Data to examine
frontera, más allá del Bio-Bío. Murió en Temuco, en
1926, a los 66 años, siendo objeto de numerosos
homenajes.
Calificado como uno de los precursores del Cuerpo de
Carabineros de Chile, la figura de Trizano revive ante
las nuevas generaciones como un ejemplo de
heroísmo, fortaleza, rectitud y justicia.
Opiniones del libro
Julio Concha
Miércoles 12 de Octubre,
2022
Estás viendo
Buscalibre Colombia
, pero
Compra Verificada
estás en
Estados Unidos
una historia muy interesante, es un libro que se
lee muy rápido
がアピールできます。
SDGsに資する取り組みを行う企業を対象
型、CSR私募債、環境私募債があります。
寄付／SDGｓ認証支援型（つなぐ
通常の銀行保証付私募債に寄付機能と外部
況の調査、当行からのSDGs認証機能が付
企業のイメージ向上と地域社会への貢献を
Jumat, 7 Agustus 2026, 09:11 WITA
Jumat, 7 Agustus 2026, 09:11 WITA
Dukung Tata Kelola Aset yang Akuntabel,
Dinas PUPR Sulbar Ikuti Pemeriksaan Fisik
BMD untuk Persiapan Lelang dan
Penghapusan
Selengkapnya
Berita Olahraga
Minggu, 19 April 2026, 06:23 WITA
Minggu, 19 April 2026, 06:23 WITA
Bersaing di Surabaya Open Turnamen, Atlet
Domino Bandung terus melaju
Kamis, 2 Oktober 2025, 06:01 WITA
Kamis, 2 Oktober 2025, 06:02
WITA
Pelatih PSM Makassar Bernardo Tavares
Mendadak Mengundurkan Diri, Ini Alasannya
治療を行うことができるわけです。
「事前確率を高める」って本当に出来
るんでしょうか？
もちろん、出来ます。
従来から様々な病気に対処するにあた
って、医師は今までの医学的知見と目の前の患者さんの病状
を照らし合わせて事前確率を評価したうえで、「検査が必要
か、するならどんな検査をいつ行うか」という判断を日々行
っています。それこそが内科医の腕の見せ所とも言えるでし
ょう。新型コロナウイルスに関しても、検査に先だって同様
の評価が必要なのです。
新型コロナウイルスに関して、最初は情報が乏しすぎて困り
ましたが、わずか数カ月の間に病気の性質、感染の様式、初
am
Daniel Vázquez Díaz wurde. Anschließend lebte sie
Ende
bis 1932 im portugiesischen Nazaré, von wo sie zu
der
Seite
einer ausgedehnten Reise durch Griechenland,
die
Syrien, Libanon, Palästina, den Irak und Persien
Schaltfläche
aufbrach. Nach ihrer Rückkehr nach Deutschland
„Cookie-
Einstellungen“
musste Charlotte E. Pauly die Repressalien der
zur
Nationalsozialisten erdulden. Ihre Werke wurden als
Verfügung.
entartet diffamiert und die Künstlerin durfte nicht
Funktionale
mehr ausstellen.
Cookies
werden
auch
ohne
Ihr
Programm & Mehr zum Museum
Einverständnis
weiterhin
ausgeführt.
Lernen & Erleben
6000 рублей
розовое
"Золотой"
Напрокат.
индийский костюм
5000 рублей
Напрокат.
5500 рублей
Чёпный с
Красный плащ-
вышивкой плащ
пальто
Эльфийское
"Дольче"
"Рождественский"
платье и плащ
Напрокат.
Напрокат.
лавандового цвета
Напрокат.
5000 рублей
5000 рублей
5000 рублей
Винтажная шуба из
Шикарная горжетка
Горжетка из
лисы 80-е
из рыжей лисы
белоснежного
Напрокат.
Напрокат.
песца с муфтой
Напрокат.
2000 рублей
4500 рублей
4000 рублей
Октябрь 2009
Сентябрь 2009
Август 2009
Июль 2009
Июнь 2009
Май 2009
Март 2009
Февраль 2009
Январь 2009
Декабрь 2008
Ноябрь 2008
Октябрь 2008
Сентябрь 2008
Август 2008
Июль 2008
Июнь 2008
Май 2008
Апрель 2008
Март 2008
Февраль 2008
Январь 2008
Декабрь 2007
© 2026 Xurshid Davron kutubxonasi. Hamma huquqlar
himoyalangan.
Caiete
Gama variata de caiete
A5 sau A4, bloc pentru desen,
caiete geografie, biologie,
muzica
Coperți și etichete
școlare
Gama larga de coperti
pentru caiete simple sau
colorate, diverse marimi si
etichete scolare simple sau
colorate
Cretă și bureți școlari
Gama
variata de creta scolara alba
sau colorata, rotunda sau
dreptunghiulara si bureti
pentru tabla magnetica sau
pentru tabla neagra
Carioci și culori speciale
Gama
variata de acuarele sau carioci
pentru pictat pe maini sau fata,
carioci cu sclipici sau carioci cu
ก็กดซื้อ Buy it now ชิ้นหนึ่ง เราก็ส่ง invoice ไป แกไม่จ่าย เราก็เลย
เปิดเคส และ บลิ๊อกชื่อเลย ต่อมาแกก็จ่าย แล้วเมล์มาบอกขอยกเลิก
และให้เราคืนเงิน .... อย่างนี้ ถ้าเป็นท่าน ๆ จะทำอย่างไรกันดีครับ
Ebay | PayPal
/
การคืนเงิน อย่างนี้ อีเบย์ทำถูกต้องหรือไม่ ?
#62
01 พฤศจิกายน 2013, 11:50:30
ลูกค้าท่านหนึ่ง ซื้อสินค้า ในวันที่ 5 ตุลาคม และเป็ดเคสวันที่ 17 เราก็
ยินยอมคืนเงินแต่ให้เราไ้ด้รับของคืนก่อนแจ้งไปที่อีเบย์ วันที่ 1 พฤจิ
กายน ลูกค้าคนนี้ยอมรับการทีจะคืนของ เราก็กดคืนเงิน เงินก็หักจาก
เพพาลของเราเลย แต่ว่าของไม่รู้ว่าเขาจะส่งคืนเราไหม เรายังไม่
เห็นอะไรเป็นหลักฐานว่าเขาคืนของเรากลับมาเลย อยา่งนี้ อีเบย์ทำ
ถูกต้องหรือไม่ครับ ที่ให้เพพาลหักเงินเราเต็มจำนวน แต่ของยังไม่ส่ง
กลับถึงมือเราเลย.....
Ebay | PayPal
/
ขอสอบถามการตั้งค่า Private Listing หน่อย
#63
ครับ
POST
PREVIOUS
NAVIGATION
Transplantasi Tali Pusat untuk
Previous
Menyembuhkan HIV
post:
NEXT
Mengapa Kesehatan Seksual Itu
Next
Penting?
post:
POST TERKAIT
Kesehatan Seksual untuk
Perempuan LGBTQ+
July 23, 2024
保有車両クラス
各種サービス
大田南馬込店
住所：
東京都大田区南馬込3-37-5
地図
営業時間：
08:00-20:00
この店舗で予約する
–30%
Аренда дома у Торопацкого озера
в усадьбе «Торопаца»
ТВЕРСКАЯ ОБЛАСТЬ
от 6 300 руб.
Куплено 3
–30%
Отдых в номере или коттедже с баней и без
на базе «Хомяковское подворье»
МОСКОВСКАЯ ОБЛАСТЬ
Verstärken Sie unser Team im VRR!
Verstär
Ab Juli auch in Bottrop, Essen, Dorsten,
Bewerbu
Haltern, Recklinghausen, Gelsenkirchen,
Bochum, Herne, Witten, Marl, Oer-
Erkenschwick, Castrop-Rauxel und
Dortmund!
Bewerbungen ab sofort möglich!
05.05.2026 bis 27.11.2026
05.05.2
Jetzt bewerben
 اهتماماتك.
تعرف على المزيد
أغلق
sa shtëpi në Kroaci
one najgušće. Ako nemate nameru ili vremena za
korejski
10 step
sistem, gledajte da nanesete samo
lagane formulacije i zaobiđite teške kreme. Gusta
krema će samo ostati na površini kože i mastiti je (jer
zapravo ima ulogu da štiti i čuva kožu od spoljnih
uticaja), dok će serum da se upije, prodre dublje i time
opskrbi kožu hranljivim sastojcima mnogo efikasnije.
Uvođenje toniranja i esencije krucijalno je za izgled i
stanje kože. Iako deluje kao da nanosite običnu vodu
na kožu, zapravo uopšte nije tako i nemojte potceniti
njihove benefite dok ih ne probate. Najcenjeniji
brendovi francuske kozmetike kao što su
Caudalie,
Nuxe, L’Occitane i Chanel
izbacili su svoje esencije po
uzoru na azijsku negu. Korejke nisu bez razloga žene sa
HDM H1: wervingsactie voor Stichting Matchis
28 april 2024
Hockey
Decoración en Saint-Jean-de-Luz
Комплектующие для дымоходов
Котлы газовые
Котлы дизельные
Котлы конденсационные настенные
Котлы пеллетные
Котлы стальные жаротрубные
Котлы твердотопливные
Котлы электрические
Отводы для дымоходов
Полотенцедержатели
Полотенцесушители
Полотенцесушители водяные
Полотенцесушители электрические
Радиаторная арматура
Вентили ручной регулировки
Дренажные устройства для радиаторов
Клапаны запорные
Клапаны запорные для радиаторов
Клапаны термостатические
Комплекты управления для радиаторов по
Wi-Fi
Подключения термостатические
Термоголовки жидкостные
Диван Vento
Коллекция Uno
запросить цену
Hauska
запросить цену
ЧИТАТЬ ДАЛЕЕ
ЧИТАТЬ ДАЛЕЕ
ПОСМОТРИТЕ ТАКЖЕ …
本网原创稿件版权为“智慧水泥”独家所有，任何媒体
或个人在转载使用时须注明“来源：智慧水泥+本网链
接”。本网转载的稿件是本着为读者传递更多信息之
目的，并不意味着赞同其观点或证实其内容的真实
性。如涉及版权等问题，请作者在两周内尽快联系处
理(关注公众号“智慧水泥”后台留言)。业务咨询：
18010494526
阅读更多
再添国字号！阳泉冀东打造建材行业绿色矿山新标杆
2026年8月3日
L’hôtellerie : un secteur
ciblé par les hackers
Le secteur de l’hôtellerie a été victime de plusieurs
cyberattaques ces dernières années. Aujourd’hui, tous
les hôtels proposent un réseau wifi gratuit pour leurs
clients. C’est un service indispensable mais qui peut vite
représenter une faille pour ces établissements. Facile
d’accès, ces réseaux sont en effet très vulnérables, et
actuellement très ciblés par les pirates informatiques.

Assignment
Working from the listing above, pick out every line that has "радиаторов" and copy it.

Solution to this task
Дренажные устройства для радиаторов
Клапаны запорные для радиаторов
Комплекты управления для радиаторов по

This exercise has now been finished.